Duankaiwen / CenterNet

Codes for our paper "CenterNet: Keypoint Triplets for Object Detection" .
MIT License
1.86k stars 384 forks source link

CUDA OOM on batch size 1 (batch norm) #116

Closed avinashkaur93 closed 4 years ago

avinashkaur93 commented 4 years ago

Hi @Duankaiwen I replicated your code and ran several experiments successfully on the COCO dataset using the following env: PyTorch 1.0.0, CUDA: 10.1.168. gcc=5.4.0

On the same environment, with my own dataset, I get a CUDA OOM (single GPU, batch size = 1). My input image size is the same [511, 511]. The training does run for about ~400 steps before it suddenly shows OOM. There's no steady increase in the GPU memory, so this couldn't be any memory leakage as well.

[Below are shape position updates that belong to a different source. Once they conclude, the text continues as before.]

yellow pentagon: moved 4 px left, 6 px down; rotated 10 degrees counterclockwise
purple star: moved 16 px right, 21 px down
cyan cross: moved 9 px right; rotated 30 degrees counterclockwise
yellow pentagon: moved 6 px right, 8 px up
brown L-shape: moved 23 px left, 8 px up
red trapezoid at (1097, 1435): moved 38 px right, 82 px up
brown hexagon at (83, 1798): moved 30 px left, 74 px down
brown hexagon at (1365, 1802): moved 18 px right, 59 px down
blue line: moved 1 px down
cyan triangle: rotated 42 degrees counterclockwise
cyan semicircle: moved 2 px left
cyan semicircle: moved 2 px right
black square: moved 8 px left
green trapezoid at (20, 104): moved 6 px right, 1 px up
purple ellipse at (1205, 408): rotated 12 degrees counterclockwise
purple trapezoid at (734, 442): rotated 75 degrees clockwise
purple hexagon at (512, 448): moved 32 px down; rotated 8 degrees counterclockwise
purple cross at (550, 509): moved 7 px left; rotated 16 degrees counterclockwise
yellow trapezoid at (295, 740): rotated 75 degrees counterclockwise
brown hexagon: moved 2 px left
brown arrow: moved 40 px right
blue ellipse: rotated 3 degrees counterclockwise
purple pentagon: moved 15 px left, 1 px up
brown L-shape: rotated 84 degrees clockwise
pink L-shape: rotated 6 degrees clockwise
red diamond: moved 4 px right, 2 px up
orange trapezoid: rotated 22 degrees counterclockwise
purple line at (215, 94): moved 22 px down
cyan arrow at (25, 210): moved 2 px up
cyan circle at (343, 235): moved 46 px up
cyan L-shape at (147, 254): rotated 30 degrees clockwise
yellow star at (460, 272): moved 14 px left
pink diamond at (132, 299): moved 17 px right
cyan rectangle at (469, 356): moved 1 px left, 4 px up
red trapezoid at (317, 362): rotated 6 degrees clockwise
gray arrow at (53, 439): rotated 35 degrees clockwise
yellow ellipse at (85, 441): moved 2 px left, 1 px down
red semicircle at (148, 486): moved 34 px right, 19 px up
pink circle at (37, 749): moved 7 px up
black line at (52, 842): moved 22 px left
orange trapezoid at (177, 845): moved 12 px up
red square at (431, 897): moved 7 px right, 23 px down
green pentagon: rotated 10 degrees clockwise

Here's the complete log trace and config: log.txt

Last few lines of the log:

File "/mnt/dfs/avinashk/CenterNet/CenterNet-owndata-tensorboard/CenterNet/models/py_utils/utils.py", line 15, in forward bn = self.bn(conv) File "/home/avinashk/miniconda3/envs/CenterNet-PT10-TF/lib/python3.6/site-packages/torch/nn/modules/module.py", line 489, in call result = self.forward(*input, **kwargs) File "/home/avinashk/miniconda3/envs/CenterNet-PT10-TF/lib/python3.6/site-packages/torch/nn/modules/batchnorm.py", line 76, in forward exponential_average_factor, self.eps) File "/home/avinashk/miniconda3/envs/CenterNet-PT10-TF/lib/python3.6/site-packages/torch/nn/functional.py", line 1623, in batch_norm training, momentum, eps, torch.backends.cudnn.enabled RuntimeError: CUDA out of memory. Tried to allocate 3.71 GiB (GPU 0; 10.92 GiB total capacity; 7.31 GiB already allocated; 2.67 GiB free; 25.91 MiB cached)

Mainly it is the error in batch norm that confuses me. I'm a Tensorflow user and fairly new to PyTorch. Any help would be appreciated.